Nunca me cansaré de criticar la triste pérdida del sentido del humor en esta nueva era de lo políticamente correcto. Quizá por eso, creo que Los asquerosos, la última novela de Santiago Lorenzo, es un bálsamo contra esa filosofía actual del sentirse ofendido por todo. El título, que ya me parece fantástico en sí mismo, anticipa que estamos ante una obra dispuesta a dejar títere sin cabeza.

Un hombre nos cuenta la historia de su sobrino al que llamará Manuel para “preservar” su anonimato. Manuel es un joven con una vida completamente anodina que ha sufrido, como todos los jóvenes españoles de su generación, los estragos de una crisis que le ha condenado a un presente precario y a un futuro sin perspectiva alguna.
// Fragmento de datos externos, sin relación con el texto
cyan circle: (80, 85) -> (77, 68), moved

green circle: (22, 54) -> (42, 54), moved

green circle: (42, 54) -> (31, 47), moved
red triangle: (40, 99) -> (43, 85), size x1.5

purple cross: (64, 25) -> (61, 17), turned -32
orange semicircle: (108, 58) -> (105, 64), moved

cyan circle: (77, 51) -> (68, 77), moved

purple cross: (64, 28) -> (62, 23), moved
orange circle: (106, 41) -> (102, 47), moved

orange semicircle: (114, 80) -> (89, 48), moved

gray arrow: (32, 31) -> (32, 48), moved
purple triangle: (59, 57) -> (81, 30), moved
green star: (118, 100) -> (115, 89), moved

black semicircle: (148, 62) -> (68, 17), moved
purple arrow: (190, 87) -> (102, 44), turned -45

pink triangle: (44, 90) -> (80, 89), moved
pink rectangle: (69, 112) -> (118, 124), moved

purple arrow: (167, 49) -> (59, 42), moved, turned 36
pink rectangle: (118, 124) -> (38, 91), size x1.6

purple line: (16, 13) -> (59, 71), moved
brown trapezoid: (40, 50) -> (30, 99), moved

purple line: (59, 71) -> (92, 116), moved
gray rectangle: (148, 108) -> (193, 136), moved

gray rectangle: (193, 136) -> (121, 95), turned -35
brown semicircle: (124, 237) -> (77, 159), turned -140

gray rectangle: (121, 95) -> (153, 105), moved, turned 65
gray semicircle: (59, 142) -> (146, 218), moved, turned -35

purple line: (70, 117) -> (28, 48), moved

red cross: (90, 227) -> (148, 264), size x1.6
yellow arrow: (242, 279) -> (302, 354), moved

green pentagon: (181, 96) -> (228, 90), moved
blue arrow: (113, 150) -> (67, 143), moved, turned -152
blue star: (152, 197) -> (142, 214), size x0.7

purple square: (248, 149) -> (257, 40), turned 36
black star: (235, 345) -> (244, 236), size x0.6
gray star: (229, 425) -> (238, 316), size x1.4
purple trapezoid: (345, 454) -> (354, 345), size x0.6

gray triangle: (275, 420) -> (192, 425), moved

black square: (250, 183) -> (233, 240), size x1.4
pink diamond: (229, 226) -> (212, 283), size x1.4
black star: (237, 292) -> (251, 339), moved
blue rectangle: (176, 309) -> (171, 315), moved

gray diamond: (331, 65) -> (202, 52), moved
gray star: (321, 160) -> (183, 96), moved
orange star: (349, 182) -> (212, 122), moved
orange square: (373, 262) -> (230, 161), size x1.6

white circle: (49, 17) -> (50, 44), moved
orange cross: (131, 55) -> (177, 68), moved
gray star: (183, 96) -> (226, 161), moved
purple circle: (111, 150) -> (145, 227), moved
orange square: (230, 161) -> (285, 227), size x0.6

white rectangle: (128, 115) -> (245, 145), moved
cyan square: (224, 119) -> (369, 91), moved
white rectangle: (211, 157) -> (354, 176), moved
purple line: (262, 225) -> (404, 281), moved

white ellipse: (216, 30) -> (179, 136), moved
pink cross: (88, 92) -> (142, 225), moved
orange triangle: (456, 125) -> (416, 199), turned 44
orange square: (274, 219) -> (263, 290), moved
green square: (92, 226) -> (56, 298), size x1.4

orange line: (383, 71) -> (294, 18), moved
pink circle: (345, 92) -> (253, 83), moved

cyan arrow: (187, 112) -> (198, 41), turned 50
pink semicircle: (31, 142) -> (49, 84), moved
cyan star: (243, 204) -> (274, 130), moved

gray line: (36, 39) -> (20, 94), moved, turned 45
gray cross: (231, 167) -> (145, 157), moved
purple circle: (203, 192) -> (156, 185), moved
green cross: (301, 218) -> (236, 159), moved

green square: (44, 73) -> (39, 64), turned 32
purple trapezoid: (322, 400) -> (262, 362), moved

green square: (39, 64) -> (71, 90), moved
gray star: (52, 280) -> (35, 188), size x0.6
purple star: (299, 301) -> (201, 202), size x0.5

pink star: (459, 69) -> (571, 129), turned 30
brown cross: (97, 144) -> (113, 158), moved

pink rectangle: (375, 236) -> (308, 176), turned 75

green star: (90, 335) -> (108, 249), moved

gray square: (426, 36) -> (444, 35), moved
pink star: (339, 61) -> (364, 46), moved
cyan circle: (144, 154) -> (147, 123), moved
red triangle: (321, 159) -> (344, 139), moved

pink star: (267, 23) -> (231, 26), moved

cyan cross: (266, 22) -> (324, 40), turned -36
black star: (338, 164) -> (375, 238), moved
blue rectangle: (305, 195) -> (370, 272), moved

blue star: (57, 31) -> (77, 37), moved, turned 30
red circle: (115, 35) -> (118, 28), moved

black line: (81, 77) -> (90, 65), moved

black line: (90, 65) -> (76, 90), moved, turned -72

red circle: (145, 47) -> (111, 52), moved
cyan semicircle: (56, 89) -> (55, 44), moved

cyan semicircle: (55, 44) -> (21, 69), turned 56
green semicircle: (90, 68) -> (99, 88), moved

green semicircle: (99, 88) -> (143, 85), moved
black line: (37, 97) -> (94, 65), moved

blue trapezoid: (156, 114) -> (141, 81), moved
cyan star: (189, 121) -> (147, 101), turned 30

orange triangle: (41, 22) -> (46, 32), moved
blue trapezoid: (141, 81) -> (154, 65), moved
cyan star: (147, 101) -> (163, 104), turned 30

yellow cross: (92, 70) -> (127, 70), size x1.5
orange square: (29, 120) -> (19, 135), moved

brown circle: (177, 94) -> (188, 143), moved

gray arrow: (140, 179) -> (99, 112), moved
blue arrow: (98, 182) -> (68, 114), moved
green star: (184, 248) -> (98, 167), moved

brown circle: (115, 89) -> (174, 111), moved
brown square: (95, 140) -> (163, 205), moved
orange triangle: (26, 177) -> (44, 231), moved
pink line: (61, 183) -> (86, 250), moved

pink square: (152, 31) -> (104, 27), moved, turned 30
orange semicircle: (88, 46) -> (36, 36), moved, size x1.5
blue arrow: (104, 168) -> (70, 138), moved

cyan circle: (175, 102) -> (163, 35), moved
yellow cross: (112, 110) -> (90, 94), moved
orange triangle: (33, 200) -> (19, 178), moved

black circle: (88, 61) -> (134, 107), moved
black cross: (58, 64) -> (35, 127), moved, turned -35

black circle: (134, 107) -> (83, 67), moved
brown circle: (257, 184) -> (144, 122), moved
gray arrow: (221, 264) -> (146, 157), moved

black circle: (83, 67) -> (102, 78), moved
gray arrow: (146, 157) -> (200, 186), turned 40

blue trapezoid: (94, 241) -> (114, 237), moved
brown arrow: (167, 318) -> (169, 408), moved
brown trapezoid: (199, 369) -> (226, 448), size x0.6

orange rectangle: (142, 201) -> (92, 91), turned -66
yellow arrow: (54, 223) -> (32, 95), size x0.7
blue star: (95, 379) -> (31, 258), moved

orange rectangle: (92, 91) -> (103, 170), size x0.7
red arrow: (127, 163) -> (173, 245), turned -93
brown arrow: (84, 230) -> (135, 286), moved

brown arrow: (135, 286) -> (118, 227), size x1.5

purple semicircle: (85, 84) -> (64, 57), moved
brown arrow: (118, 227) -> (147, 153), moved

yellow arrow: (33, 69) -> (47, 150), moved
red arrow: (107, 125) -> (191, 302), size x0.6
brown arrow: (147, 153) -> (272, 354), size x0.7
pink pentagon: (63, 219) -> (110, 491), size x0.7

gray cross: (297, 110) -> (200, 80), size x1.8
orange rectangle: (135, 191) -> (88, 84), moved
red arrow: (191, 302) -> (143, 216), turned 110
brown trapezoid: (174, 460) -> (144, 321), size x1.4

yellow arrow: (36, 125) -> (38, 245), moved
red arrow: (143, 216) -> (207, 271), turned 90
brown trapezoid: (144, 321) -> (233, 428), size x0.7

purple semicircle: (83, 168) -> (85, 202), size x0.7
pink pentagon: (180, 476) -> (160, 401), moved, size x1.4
Un día, cuando va a salir de su casa para dirigirse al trabajo, es atacado inesperadamente por un agente antidisturbios al que hiere de gravedad con un destornillador que siempre lleva encima como amuleto. Entonces, Manuel huye inmediatamente de Madrid para refugiarse en un pueblo abandonado. Su tío, un hombre también de escasos recursos, gestionará como puede y desde la distancia el ocultamiento de su sobrino prófugo y su logística de supervivencia enviándole semanalmente compras del Lidl. Ante lo que parecía un terrible drama personal, Manuel descubrirá, poco a poco, que no solamente es capaz de sobrevivir aislado de la civilización sino que preferirá no regresar nunca más a ella. Que la sociedad, el sistema y los demás eran precisamente lo que fallaba en su ecuación para ser feliz. Una vida idílica que no tardará en peligrar debido a unos acontecimientos inesperados.

Los asquerosos no sólo es una obra rabiosamente divertida, de esas que se leen del tirón en una tarde ociosa, sino que despierta, en muchos momentos, sinceras carcajadas. Algo nada fácil en el mundo literario, siempre tan dado al drama, la densidad y el tremendismo. Al menos, hacía mucho tiempo que no me reía en alto leyendo una novela y creo que eso es un gran valor.

También admiro que la novela funciona como la punta de un iceberg. Lo que parece ser inicialmente una obra absurda, incluso algo tontorrona en su premisa, termina dejando entrever algo mucho más amplio y serio. Los asquerosos son una auténtica declaración de intenciones porque Santiago Lorenzo ha sabido materializar sobre el papel lo que debería ser la auténtica función del humor. Y esta es que, bajo la apariencia de lo liviano y lo inocuo, se esconde toda una realidad que no resulta cómoda de afrontar. Porque, bajo la huida surrealista de Manuel, Los asquerosos es una crítica feroz a toda nuestra civilización y un retrato demoledor de nuestra idiosincrasia. Un relato que pone en solfa la estupidez humana en todas sus facetas y que nos retrata como lo que somos: un cúmulo de hipocresías, estupideces y contradicciones que sólo nos conducen a la autodestrucción. Una transformación de la perspectiva que el lector va experimentando al mismo tiempo que el protagonista y su alejamiento del resto de seres humanos. Porque no solamente es fácil identificarse con Manuel, especialmente entre los coetáneos que hemos vivido circunstancias semejantes, sino que reconocemos, en personas cercanas y en nosotros mismos, todas esas actitudes que nos provocan rechazo mientras las leemos.

Podría citar varios momentos que me han parecido geniales. Como algunas de las divertidas explicaciones que el tío da sobre la situación que está viviendo Manuel y cómo se imagina sobrellevándolas con un lenguaje donde entremezcla naturalmente la erudición con la vulgaridad. Un relato donde la visión del mundo y los demás está empapada por una misantropía tan elegantemente soez que resulta maravillosa. Pero hacerlo sería destripar partes importantes de la trama y poner al descubierto los giros argumentales que hacen de Los asquerosos una obra tan fantástica.

Quizá no nos acordemos de ella dentro de unos años pero leer esta novela es una bocanada de aire fresco. En el panorama editorial español y en la mente de cualquier buen lector. Al menos, para quien siga teniendo la suerte de albergar algunos destellos de socarronería en su espíritu.